Task item >>
Work out how many lines of the listing below include the string "pajzsmirigy", and give that number alone.

Working data >>
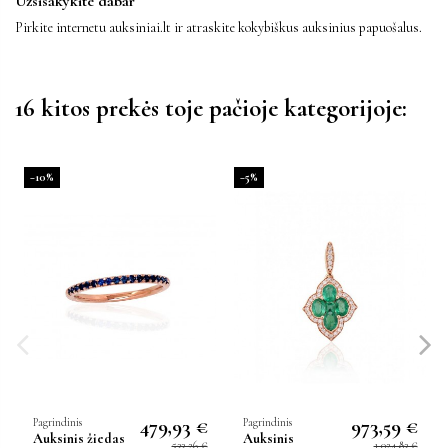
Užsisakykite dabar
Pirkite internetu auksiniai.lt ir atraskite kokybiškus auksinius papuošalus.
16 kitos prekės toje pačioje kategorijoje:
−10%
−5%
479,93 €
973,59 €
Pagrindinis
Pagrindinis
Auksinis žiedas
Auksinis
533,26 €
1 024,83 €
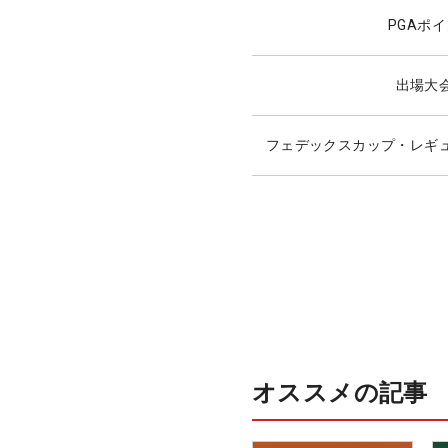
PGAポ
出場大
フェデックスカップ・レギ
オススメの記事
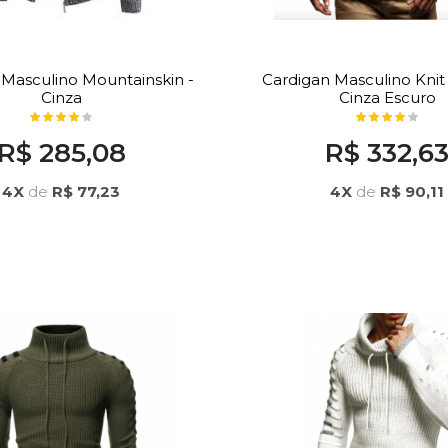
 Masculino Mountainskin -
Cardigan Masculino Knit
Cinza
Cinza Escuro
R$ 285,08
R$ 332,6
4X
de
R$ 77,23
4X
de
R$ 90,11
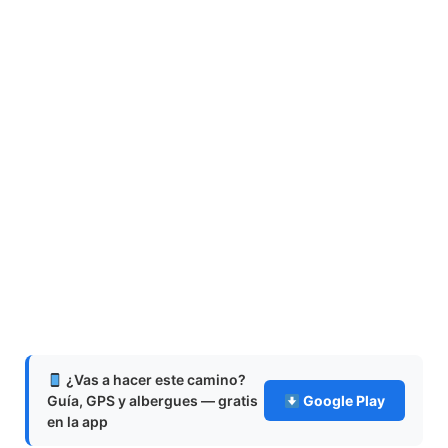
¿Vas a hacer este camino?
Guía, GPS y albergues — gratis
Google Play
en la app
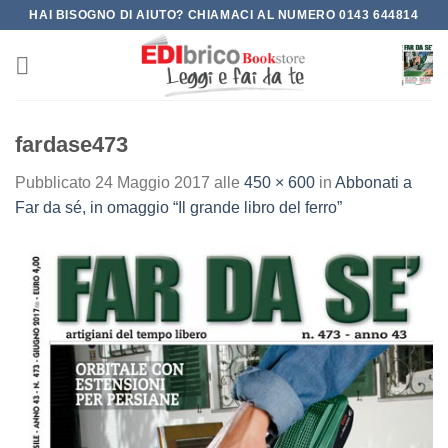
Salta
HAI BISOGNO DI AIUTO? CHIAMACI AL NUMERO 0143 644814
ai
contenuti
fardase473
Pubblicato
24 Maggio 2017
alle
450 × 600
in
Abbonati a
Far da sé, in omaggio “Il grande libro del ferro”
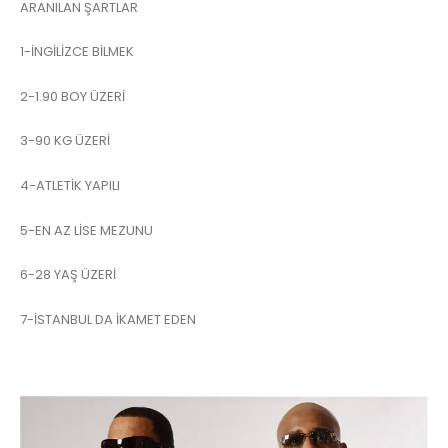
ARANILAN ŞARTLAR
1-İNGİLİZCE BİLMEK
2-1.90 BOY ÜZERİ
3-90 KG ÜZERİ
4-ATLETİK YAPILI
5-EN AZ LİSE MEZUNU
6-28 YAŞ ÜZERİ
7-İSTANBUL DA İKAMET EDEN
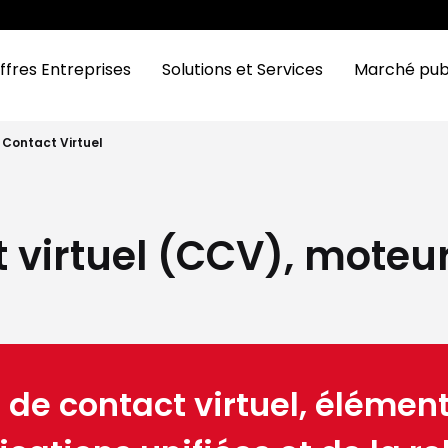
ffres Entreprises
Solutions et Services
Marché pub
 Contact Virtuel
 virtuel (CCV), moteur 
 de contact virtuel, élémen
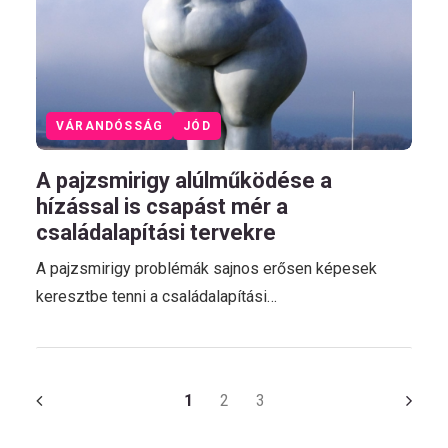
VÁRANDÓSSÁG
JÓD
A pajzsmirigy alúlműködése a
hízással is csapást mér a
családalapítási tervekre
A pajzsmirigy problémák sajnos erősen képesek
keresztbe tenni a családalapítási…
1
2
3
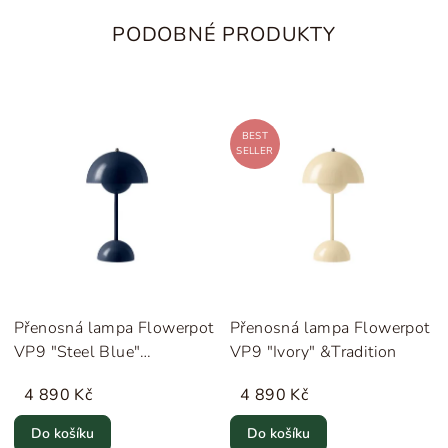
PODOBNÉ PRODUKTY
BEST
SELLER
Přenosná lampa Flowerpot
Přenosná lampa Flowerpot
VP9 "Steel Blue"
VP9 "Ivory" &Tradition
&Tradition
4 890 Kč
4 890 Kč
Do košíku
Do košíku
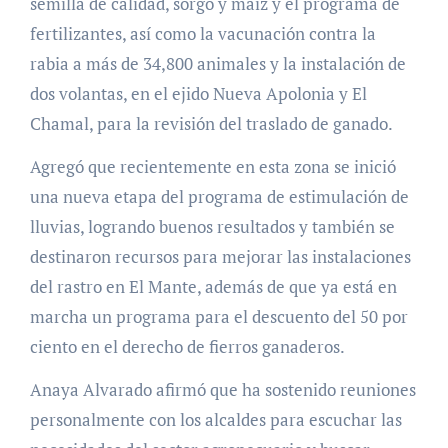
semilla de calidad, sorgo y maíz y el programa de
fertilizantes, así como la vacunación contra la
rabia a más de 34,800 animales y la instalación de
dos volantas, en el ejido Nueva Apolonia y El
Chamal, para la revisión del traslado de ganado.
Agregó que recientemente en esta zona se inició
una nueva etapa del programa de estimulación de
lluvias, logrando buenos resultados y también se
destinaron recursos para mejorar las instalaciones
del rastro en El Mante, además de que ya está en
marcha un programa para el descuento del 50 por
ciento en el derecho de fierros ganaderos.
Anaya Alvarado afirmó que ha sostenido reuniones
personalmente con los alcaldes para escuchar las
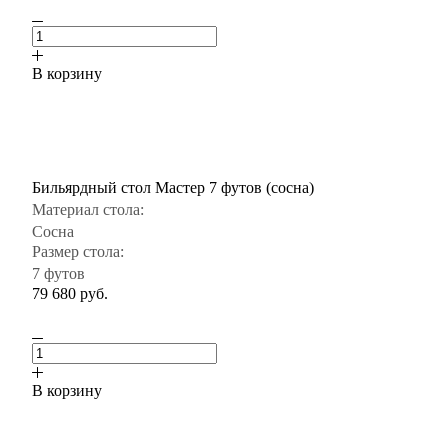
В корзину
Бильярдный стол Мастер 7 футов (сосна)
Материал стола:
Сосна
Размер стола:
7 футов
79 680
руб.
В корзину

Output for this task >>
2